### Information
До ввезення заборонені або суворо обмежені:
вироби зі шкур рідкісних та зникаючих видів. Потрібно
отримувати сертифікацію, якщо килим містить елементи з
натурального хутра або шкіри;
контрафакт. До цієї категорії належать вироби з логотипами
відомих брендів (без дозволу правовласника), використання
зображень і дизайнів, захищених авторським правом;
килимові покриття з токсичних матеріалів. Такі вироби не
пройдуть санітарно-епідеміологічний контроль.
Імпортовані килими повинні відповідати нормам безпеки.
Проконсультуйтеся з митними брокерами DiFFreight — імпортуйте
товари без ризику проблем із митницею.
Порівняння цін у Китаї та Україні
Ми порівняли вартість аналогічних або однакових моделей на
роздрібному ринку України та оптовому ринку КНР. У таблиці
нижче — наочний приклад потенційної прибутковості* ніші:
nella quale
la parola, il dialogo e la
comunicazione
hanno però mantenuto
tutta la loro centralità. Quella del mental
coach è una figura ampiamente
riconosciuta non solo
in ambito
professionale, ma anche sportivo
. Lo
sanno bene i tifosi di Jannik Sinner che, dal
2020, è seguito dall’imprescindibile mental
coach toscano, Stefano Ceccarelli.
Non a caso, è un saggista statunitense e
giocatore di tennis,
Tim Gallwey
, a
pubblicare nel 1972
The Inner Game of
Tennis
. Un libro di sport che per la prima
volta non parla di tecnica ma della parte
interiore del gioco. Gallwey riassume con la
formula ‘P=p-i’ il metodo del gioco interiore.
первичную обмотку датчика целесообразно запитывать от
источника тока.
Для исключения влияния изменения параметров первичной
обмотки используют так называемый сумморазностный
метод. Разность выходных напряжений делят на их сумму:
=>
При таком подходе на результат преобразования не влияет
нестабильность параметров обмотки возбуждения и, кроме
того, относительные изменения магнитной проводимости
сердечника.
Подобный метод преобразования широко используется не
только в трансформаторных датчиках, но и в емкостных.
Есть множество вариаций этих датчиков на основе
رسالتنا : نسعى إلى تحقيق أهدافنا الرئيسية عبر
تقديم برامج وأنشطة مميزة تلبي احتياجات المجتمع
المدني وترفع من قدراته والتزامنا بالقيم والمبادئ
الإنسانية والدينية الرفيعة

---

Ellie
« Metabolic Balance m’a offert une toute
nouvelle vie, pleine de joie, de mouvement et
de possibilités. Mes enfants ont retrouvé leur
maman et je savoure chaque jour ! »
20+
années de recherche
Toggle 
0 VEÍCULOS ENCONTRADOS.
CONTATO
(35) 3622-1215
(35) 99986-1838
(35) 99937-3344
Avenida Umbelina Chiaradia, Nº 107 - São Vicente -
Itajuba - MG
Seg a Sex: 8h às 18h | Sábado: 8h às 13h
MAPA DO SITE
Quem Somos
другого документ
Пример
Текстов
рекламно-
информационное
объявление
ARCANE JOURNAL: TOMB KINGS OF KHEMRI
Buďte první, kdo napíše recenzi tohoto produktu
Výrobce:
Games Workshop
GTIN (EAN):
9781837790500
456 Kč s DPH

### Problem
Begin with the line above that has "До ввезення заборонені" and continue through the line that has "При таком подходе", setting each one down exactly. Stop there.

### Reply
До ввезення заборонені або суворо обмежені:
вироби зі шкур рідкісних та зникаючих видів. Потрібно
отримувати сертифікацію, якщо килим містить елементи з
натурального хутра або шкіри;
контрафакт. До цієї категорії належать вироби з логотипами
відомих брендів (без дозволу правовласника), використання
зображень і дизайнів, захищених авторським правом;
килимові покриття з токсичних матеріалів. Такі вироби не
пройдуть санітарно-епідеміологічний контроль.
Імпортовані килими повинні відповідати нормам безпеки.
Проконсультуйтеся з митними брокерами DiFFreight — імпортуйте
товари без ризику проблем із митницею.
Порівняння цін у Китаї та Україні
Ми порівняли вартість аналогічних або однакових моделей на
роздрібному ринку України та оптовому ринку КНР. У таблиці
нижче — наочний приклад потенційної прибутковості* ніші:
nella quale
la parola, il dialogo e la
comunicazione
hanno però mantenuto
tutta la loro centralità. Quella del mental
coach è una figura ampiamente
riconosciuta non solo
in ambito
professionale, ma anche sportivo
. Lo
sanno bene i tifosi di Jannik Sinner che, dal
2020, è seguito dall’imprescindibile mental
coach toscano, Stefano Ceccarelli.
Non a caso, è un saggista statunitense e
giocatore di tennis,
Tim Gallwey
, a
pubblicare nel 1972
The Inner Game of
Tennis
. Un libro di sport che per la prima
volta non parla di tecnica ma della parte
interiore del gioco. Gallwey riassume con la
formula ‘P=p-i’ il metodo del gioco interiore.
первичную обмотку датчика целесообразно запитывать от
источника тока.
Для исключения влияния изменения параметров первичной
обмотки используют так называемый сумморазностный
метод. Разность выходных напряжений делят на их сумму:
=>
При таком подходе на результат преобразования не влияет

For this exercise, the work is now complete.